Leaving out every picture, retype the lines below from the top through the one that contains "studiosi si mossero".

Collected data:

--

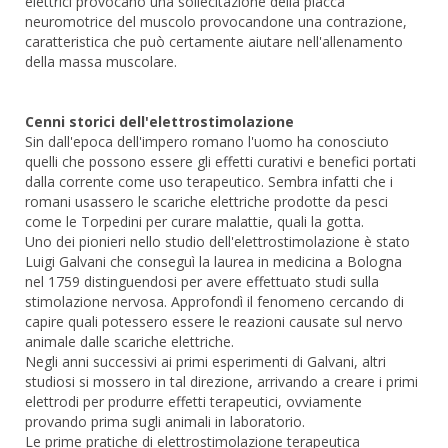
elettrici provocano una sollecitazione della placca
neuromotrice del muscolo provocandone una contrazione,
caratteristica che può certamente aiutare nell'allenamento
della massa muscolare.
Cenni storici dell'elettrostimolazione
Sin dall'epoca dell'impero romano l'uomo ha conosciuto
quelli che possono essere gli effetti curativi e benefici portati
dalla corrente come uso terapeutico. Sembra infatti che i
romani usassero le scariche elettriche prodotte da pesci
come le Torpedini per curare malattie, quali la gotta.
Uno dei pionieri nello studio dell'elettrostimolazione è stato
Luigi Galvani che conseguì la laurea in medicina a Bologna
nel 1759 distinguendosi per avere effettuato studi sulla
stimolazione nervosa. Approfondì il fenomeno cercando di
capire quali potessero essere le reazioni causate sul nervo
animale dalle scariche elettriche.
Negli anni successivi ai primi esperimenti di Galvani, altri
studiosi si mossero in tal direzione, arrivando a creare i primi
elettrodi per produrre effetti terapeutici, ovviamente
provando prima sugli animali in laboratorio.
Le prime pratiche di elettrostimolazione terapeutica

--

Result of the task:
elettrici provocano una sollecitazione della placca
neuromotrice del muscolo provocandone una contrazione,
caratteristica che può certamente aiutare nell'allenamento
della massa muscolare.
Cenni storici dell'elettrostimolazione
Sin dall'epoca dell'impero romano l'uomo ha conosciuto
quelli che possono essere gli effetti curativi e benefici portati
dalla corrente come uso terapeutico. Sembra infatti che i
romani usassero le scariche elettriche prodotte da pesci
come le Torpedini per curare malattie, quali la gotta.
Uno dei pionieri nello studio dell'elettrostimolazione è stato
Luigi Galvani che conseguì la laurea in medicina a Bologna
nel 1759 distinguendosi per avere effettuato studi sulla
stimolazione nervosa. Approfondì il fenomeno cercando di
capire quali potessero essere le reazioni causate sul nervo
animale dalle scariche elettriche.
Negli anni successivi ai primi esperimenti di Galvani, altri
studiosi si mossero in tal direzione, arrivando a creare i primi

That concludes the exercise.